(Extracted records begins)

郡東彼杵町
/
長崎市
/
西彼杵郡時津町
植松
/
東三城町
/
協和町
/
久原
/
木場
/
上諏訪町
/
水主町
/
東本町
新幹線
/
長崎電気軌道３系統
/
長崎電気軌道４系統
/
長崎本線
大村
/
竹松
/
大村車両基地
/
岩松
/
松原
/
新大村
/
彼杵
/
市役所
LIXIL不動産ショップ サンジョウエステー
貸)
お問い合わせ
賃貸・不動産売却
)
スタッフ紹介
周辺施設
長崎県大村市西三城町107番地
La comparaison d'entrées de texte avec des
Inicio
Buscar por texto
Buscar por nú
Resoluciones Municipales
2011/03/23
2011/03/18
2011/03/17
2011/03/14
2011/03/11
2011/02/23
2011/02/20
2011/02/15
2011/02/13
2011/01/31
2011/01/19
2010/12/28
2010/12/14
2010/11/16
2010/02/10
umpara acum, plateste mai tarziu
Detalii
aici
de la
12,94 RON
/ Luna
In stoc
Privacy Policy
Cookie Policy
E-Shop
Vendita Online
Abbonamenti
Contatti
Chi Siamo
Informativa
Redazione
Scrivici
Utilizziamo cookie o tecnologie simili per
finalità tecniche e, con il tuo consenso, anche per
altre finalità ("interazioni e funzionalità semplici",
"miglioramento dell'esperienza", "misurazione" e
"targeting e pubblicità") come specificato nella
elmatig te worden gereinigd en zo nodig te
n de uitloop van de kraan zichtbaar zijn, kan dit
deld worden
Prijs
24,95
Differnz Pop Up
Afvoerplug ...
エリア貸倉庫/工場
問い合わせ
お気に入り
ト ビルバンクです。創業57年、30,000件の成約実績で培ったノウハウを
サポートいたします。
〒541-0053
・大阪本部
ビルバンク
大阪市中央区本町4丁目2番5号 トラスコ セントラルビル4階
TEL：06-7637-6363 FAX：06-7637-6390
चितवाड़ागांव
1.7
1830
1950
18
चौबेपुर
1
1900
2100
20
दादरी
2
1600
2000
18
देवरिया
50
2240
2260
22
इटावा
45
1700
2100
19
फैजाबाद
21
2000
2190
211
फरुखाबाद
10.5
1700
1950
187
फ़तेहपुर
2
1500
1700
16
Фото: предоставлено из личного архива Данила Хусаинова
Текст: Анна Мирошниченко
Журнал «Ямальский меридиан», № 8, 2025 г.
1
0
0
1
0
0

(Extracted records ends)

Task description -
Put down all the data once more, exactly as it appears above.

Your solution -
郡東彼杵町
/
長崎市
/
西彼杵郡時津町
植松
/
東三城町
/
協和町
/
久原
/
木場
/
上諏訪町
/
水主町
/
東本町
新幹線
/
長崎電気軌道３系統
/
長崎電気軌道４系統
/
長崎本線
大村
/
竹松
/
大村車両基地
/
岩松
/
松原
/
新大村
/
彼杵
/
市役所
LIXIL不動産ショップ サンジョウエステー
貸)
お問い合わせ
賃貸・不動産売却
)
スタッフ紹介
周辺施設
長崎県大村市西三城町107番地
La comparaison d'entrées de texte avec des
Inicio
Buscar por texto
Buscar por nú
Resoluciones Municipales
2011/03/23
2011/03/18
2011/03/17
2011/03/14
2011/03/11
2011/02/23
2011/02/20
2011/02/15
2011/02/13
2011/01/31
2011/01/19
2010/12/28
2010/12/14
2010/11/16
2010/02/10
umpara acum, plateste mai tarziu
Detalii
aici
de la
12,94 RON
/ Luna
In stoc
Privacy Policy
Cookie Policy
E-Shop
Vendita Online
Abbonamenti
Contatti
Chi Siamo
Informativa
Redazione
Scrivici
Utilizziamo cookie o tecnologie simili per
finalità tecniche e, con il tuo consenso, anche per
altre finalità ("interazioni e funzionalità semplici",
"miglioramento dell'esperienza", "misurazione" e
"targeting e pubblicità") come specificato nella
elmatig te worden gereinigd en zo nodig te
n de uitloop van de kraan zichtbaar zijn, kan dit
deld worden
Prijs
24,95
Differnz Pop Up
Afvoerplug ...
エリア貸倉庫/工場
問い合わせ
お気に入り
ト ビルバンクです。創業57年、30,000件の成約実績で培ったノウハウを
サポートいたします。
〒541-0053
・大阪本部
ビルバンク
大阪市中央区本町4丁目2番5号 トラスコ セントラルビル4階
TEL：06-7637-6363 FAX：06-7637-6390
चितवाड़ागांव
1.7
1830
1950
18
चौबेपुर
1
1900
2100
20
दादरी
2
1600
2000
18
देवरिया
50
2240
2260
22
इटावा
45
1700
2100
19
फैजाबाद
21
2000
2190
211
फरुखाबाद
10.5
1700
1950
187
फ़तेहपुर
2
1500
1700
16
Фото: предоставлено из личного архива Данила Хусаинова
Текст: Анна Мирошниченко
Журнал «Ямальский меридиан», № 8, 2025 г.
1
0
0
1
0
0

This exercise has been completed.